(Assignment)
Look through the records below for the line with "can be later". Return that line and each one after it up to and including the line with "ANIMAL CROSSING ITEMS", exactly.

(Data excerpts)
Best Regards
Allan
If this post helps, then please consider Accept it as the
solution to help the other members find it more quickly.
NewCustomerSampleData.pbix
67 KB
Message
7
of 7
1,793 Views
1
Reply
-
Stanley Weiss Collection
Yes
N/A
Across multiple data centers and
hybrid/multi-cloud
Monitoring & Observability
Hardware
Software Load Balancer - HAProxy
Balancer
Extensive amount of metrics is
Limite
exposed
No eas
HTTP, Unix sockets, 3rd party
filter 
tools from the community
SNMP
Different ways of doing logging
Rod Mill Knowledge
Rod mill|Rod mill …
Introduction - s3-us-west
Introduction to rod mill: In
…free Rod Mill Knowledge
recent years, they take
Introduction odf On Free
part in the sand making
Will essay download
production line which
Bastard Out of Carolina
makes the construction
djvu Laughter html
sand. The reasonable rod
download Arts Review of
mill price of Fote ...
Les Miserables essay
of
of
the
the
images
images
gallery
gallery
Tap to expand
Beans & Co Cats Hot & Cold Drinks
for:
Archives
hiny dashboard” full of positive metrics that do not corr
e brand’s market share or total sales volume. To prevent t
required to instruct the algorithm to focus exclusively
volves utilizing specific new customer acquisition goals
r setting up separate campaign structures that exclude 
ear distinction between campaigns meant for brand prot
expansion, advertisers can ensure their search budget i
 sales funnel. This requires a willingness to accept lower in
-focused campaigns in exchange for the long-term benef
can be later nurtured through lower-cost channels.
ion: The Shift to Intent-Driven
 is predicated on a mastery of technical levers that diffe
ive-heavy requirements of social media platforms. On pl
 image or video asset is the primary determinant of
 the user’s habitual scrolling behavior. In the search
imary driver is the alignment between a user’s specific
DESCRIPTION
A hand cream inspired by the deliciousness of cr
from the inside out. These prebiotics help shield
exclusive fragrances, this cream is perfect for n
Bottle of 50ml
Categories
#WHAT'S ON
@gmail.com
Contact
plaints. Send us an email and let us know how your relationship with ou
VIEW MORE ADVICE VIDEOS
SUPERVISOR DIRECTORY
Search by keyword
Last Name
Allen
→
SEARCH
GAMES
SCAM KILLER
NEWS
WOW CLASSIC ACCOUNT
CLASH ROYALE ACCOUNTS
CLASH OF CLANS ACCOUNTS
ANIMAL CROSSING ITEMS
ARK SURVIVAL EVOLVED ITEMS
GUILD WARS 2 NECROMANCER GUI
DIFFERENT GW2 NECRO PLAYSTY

(Task result)
can be later nurtured through lower-cost channels.
ion: The Shift to Intent-Driven
 is predicated on a mastery of technical levers that diffe
ive-heavy requirements of social media platforms. On pl
 image or video asset is the primary determinant of
 the user’s habitual scrolling behavior. In the search
imary driver is the alignment between a user’s specific
DESCRIPTION
A hand cream inspired by the deliciousness of cr
from the inside out. These prebiotics help shield
exclusive fragrances, this cream is perfect for n
Bottle of 50ml
Categories
#WHAT'S ON
@gmail.com
Contact
plaints. Send us an email and let us know how your relationship with ou
VIEW MORE ADVICE VIDEOS
SUPERVISOR DIRECTORY
Search by keyword
Last Name
Allen
→
SEARCH
GAMES
SCAM KILLER
NEWS
WOW CLASSIC ACCOUNT
CLASH ROYALE ACCOUNTS
CLASH OF CLANS ACCOUNTS
ANIMAL CROSSING ITEMS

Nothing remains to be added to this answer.